(Stored dataset items)

____

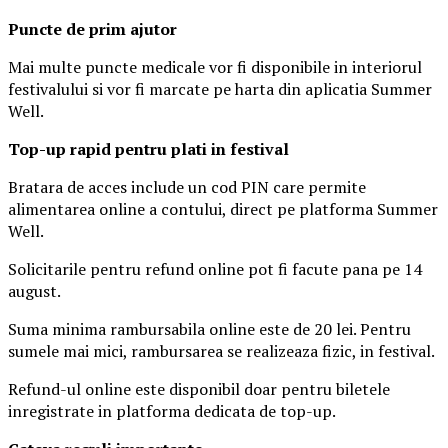
Puncte de prim ajutor
Mai multe puncte medicale vor fi disponibile in interiorul
festivalului si vor fi marcate pe harta din aplicatia Summer
Well.
Top-up rapid pentru plati i
n festival
Bratara de acces include un cod PIN care permite
alimentarea online a contului, direct pe platforma Summer
Well.
Solicitarile pentru refund online pot fi facute pana pe 14
august.
Suma minima rambursabila online este de 20 lei. Pentru
sumele mai mici, rambursarea se realizeaza fizic, in festival.
Refund-ul online este disponibil doar pentru biletele
inregistrate in platforma dedicata de top-up.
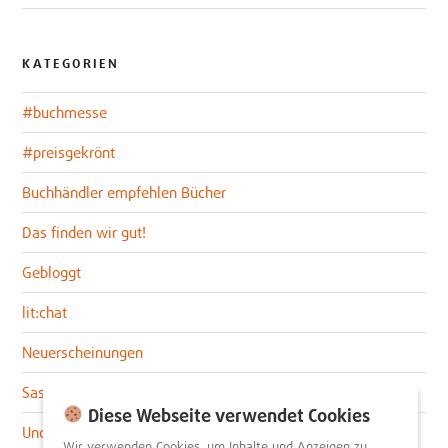
KATEGORIEN
#buchmesse
#preisgekrönt
Buchhändler empfehlen Bücher
Das finden wir gut!
Gebloggt
lit:chat
Neuerscheinungen
Sascha im lit:blog
Diese Webseite verwendet Cookies
Uncategorized
Wir verwenden Cookies, um Inhalte und Anzeigen zu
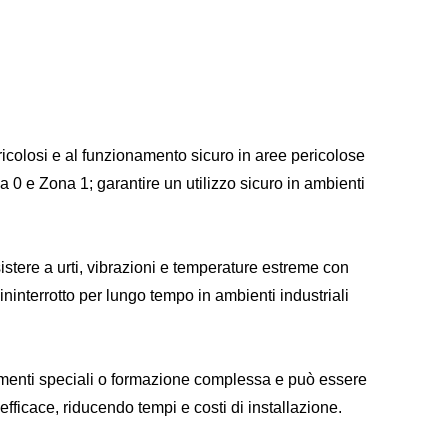
ericolosi e al funzionamento sicuro in aree pericolose
a 0 e Zona 1; garantire un utilizzo sicuro in ambienti
sistere a urti, vibrazioni e temperature estreme con
ininterrotto per lungo tempo in ambienti industriali
rumenti speciali o formazione complessa e può essere
efficace, riducendo tempi e costi di installazione.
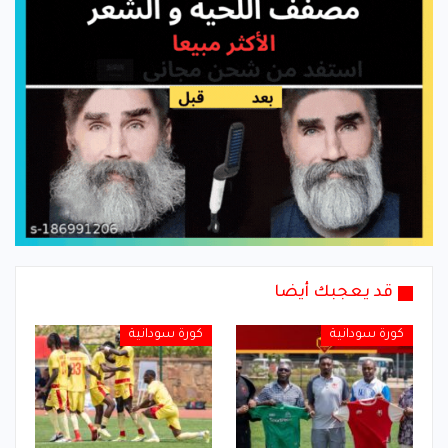
قد يعجبك أيضا
كورة سودانية
كورة سودانية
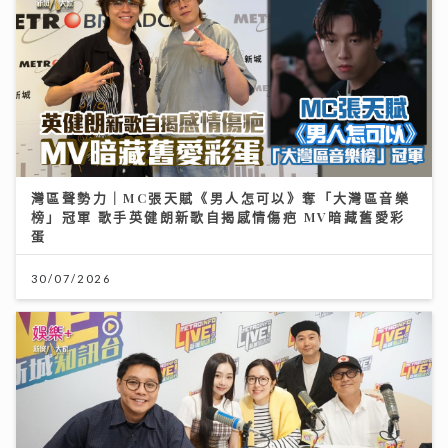
灣區聲勢力｜MC張天賦《男人怎可以》奪「大灣區音樂
榜」冠軍 歌手英健朗新歌自揭感情傷疤 MV暗藏舊愛彩
蛋
30/07/2026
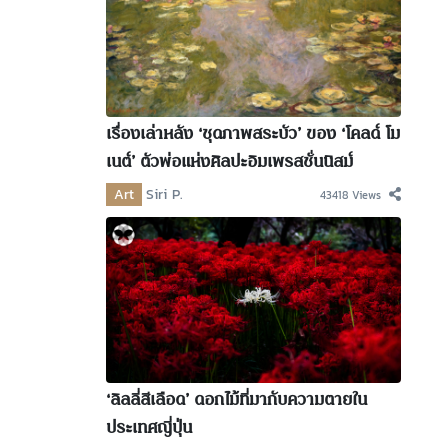
เรื่องเล่าหลัง ‘ชุดภาพสระบัว’ ของ ‘โคลด์ โม
เนต์’ ตัวพ่อแห่งศิลปะอิมเพรสชั่นนิสม์
Art
Siri P.
43418 Views
‘ลิลลี่สีเลือด’ ดอกไม้ที่มากับความตายใน
ประเทศญี่ปุ่น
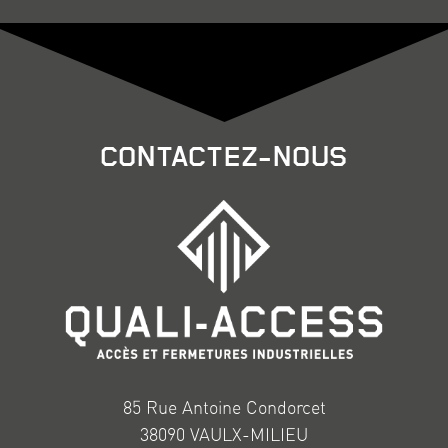
CONTACTEZ-NOUS
85 Rue Antoine Condorcet
38090 VAULX-MILIEU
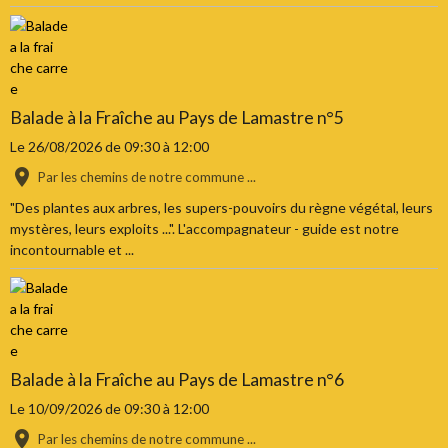
Balade à la Fraîche au Pays de Lamastre n°5
Le 26/08/2026
de 09:30
à 12:00
Par les chemins de notre commune ...
"Des plantes aux arbres, les supers-pouvoirs du règne végétal, leurs
mystères, leurs exploits ...". L'accompagnateur - guide est notre
incontournable et ...
Balade à la Fraîche au Pays de Lamastre n°6
Le 10/09/2026
de 09:30
à 12:00
Par les chemins de notre commune ...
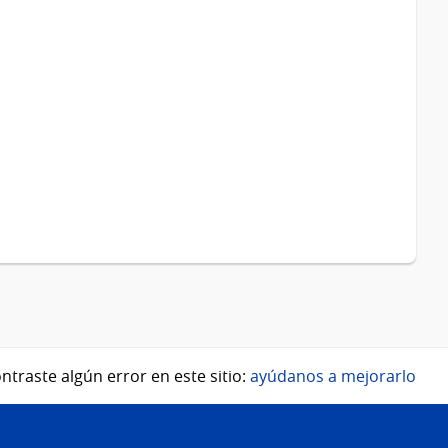
ntraste algún error en este sitio:
ayúdanos a mejorarlo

____

▸ Your goal
Gather from the data above every line with the string "online".

▸ Exercise result
alimentarea online a contului, direct pe platforma Summer
Solicitarile pentru refund online pot fi facute pana pe 14
Suma minima rambursabila online este de 20 lei. Pentru
Refund-ul online este disponibil doar pentru biletele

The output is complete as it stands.